First someone corrects, then someone else responds, then someone else doesn't differentiate. Can my heart handle all this excitement?
Okay, snarky, but you see what I mean.

Besides all the passivity, there's almost no atmosphere. I could barely tell it was outdoors.

AA said...

I did an example rewrite. Yes, I know this still isn't deathless prose, it's just an example. Note that I know nothing about the ocean, ships, or your actual story.

EXAMPLE REWRITE

Grace gripped the rails. Sea mist sprayed up in her face. The little schooner raced in front of her, like a gull skimming the waves.

Henry lashed his tail. "Must be doin' twenty turns at least,"he said. He kicked the rail with a hoof as he leaned forward. "Movin' well for a dead schooner."

Sleeping, Wind Weaver corrected, but Henry ignored the ship's commentary.

Wind Weaver was showing signs of strain. Her sails, as many as the masts could bear, were stretched full by the wind and her riggings creaked.

Grace's boots [hooves? paws?] found purchase on the slippery deck. She spoke up to be heard over the wind.

"We should be closing faster than this. It's just a little trader."

I'm trying, said her own ship.

"I know," Grace returned. She moved closer to the first mate. "Stop kicking the rails, Henry. You know it's not good for them."


Something like this, anyway. It needs less passivity and it needs more details to set the scene. Less looking, watching, leaning on things, thinking about them, etc.
This is my view. Others' will certainly be different.

Xenith said...

Thanks for your feedback.

I get what you're saying, but it's hard for me to see it as anything other than people standing around making comments. "Hurry up and wait," so to speak. Plus wanting to introduce four characters ASAP.

I might try for some more active details. (And you picked up on my mis-edit there with the rail/rail. Oops.)

BuffySquirrel said...

'Passive' actually has a technical meaning in terms of writing. So misusing it to describe anything you don't like isn't helpful.

AA said...

Buffy,

I didn't mean this was written in "passive voice." I'm sure the author knows what voice it's written in. I was trying to describe characters' behavior.

Perhaps I meant "inactivity" instead of "passivity," though that doesn't seem right either. To be fair, I did give examples of the behaviors I meant- "looking, watching, leaning on things, thinking about them..." The best way to describe those behaviors seems to me to be "passive." So I used the word properly.

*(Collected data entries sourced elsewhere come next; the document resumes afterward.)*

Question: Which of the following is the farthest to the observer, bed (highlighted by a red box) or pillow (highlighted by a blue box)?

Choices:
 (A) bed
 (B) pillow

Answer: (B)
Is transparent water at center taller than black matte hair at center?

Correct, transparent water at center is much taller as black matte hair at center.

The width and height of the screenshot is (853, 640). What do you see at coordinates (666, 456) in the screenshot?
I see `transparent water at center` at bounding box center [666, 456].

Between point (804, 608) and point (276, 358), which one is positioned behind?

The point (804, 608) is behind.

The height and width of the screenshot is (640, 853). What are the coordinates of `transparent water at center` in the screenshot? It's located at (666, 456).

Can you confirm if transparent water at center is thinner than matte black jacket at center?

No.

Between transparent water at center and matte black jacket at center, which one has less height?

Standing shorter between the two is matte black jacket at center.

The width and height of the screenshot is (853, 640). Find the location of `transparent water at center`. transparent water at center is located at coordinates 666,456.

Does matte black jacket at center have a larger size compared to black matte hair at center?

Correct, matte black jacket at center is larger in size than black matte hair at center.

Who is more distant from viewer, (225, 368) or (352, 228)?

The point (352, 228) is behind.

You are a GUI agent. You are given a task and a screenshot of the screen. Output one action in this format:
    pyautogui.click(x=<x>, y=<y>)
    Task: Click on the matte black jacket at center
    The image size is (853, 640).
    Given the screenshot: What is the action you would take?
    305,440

Besides, it doesn't seem to me, from the author's response, that she misunderstood me at all.

AA said...

Xenith-

I know the example is "hurry up and wait." I didn't know enough about your characters or story to add anything meaningful. Even the things I did add were total filler.

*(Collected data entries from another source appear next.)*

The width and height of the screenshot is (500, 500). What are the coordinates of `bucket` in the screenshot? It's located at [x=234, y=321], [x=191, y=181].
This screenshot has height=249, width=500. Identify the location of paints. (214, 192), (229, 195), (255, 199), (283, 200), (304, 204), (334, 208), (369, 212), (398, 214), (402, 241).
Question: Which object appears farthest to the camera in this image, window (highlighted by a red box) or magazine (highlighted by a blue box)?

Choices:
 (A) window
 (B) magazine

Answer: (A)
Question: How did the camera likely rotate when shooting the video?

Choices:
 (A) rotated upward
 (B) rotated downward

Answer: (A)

Unfortunately, once I cut out all the standing, leaning, thinking, correcting, stretching, filling, looking like something, trying to do things, and deciding not to do something, there was hardly anything left except character introductions. I'm NOT trying to be mean, really(!), that's just what I saw.

Could you add, maybe, more things that set the scene better, or describe the characters more, or describe the ship in interesting language? Only a few would be needed. Are planks sodden, is hair dripping? Is anything making any sounds?

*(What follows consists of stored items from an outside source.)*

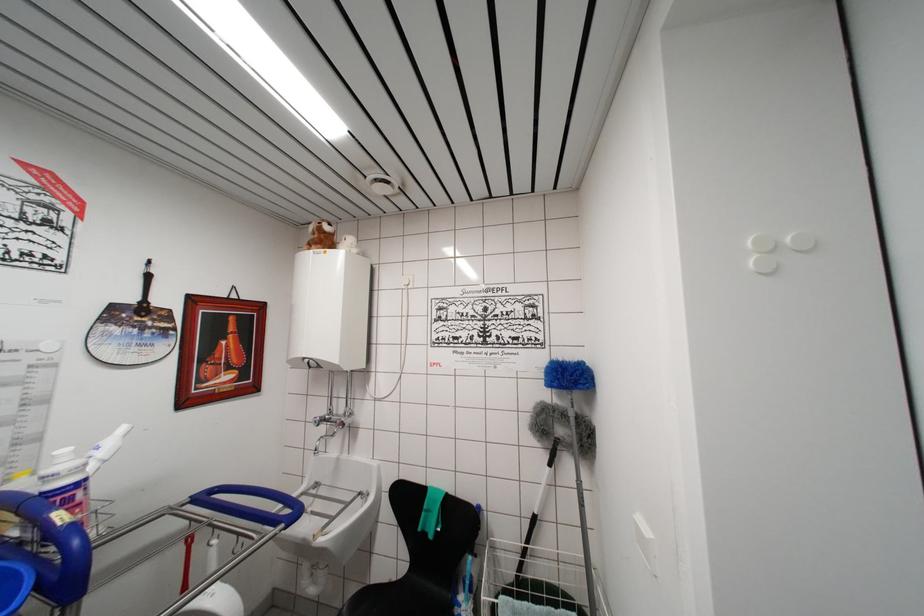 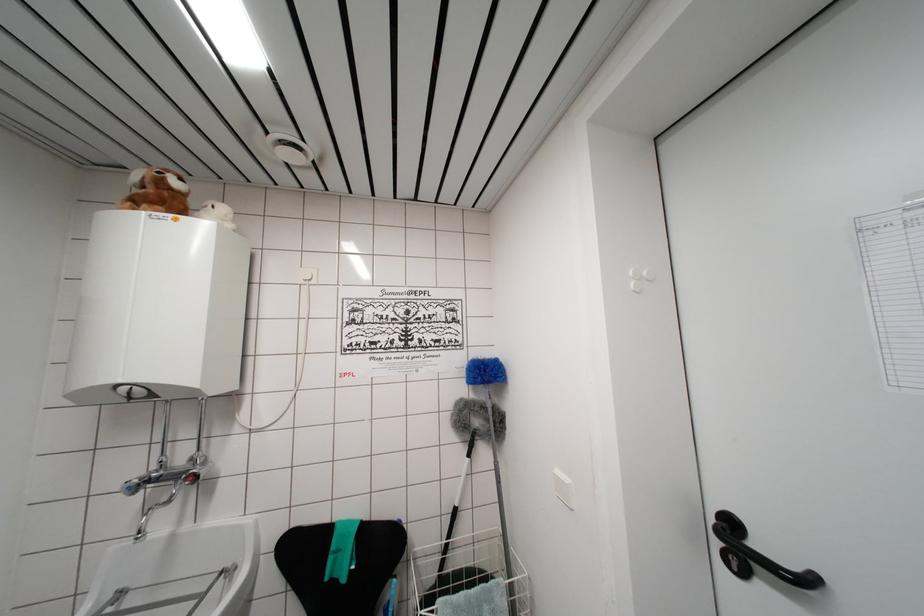 Question: The camera is either moving clockwise (left) or counter-clockwise (right) around the object. The first image is from the beginning of the video and the second image is from the end. Is the camera moving left or right when shooting the video?

Choices:
 (A) Left
 (B) Right

Answer: (A) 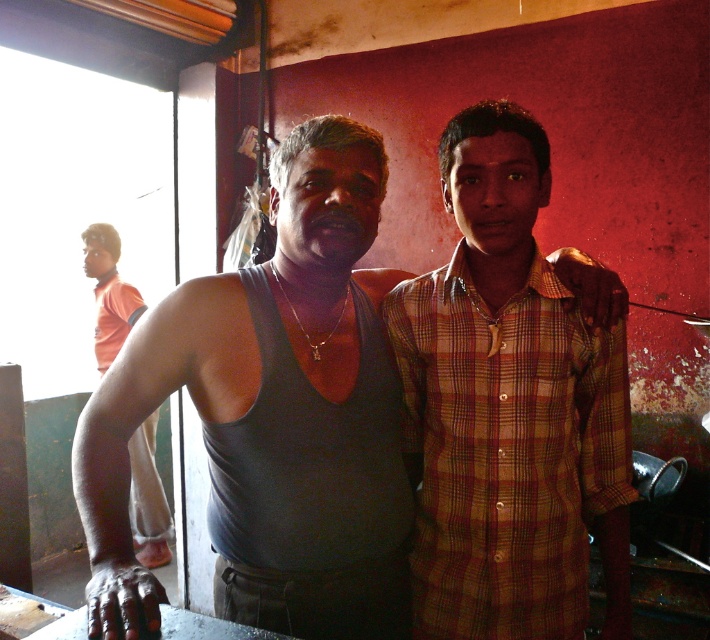 You are a photographer setting up a photo shoot. You have two outfits to choose from for the main character. The first is the plaid shirt at center and the second is the gray matte tank top at center. Which outfit would you recommend if you want the outfit to cover more of the character?

The plaid shirt at center is larger in size than the gray matte tank top at center, so the plaid shirt at center would cover more of the character.

You are trying to decide which clothing item to take for a photoshoot. The scene shows two people standing close. The dark gray tank top at center and the orange fabric shirt at left are visible. Based on their sizes, which one would you choose if you want something that looks bigger on camera?

The dark gray tank top at center has a larger size compared to the orange fabric shirt at left, so it would look bigger on camera.

You are a photographer trying to capture a closeup shot of both the plaid shirt at center and the gray matte tank top at center. Given that your camera can only focus on objects within a 5 inch range, will you be able to capture both in focus?

The plaid shirt at center and the gray matte tank top at center are 7.96 inches apart from each other. Since the camera can only focus within a 5 inch range, the distance between them exceeds this limit. Therefore, you cannot capture both in focus simultaneously. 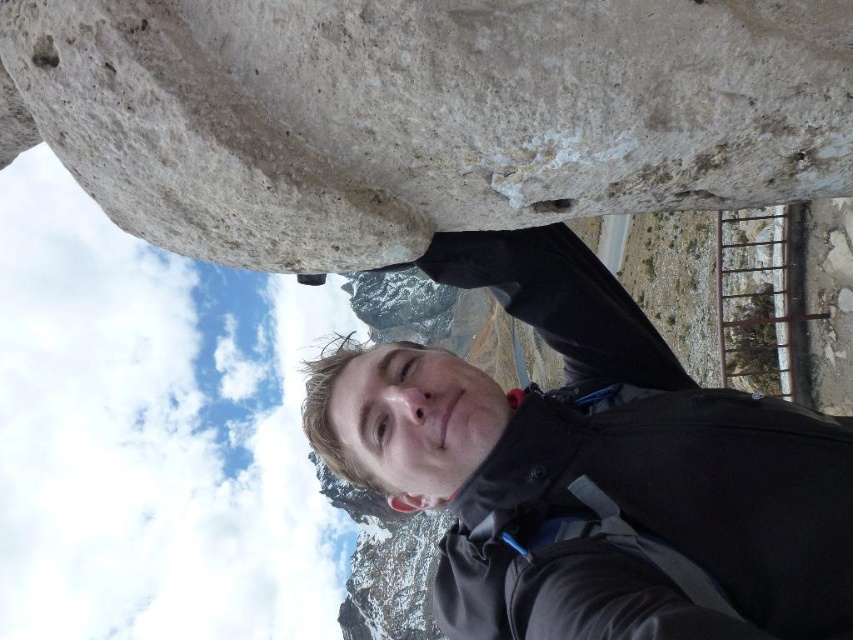 Is white rough stone at upper center to the left of black matte jacket at center from the viewer's perspective?

Indeed, white rough stone at upper center is positioned on the left side of black matte jacket at center.

Which of these two, white rough stone at upper center or black matte jacket at center, stands taller?

Standing taller between the two is black matte jacket at center.

Is point (511, 102) positioned behind point (822, 524)?

No, it is not.

The height and width of the screenshot is (640, 853). I want to click on white rough stone at upper center, so click(x=426, y=115).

If this is meant to show a forced inactivity, and all the characters are frustrated because they can't do anything, all chartacters should be annoyed, even in their internal monologue. They should snap at each other. Henry shouldn't sound impressed by the ship's speed, but annoyed by it. Grace could be more irritated by the ship's insistence on the use of one word versus another. Peaceful-sounding references to sails filling a blue sky, etc. need to be left out.

Stress references could then be put in- creaks and groans, whipping wind, etc. All focusing readers' emotions toward the frustration of the characters stuck in a situation.

I don't know if you were going for this or not, but it doesn't make that impact as stands. It's fine to have inactivity as long as the emotions come through well. That way the characters aren't seen as passive do-nothings but as frustrated forced-to-do-nothings. Again assuming this is what you are going for, and I think it might be.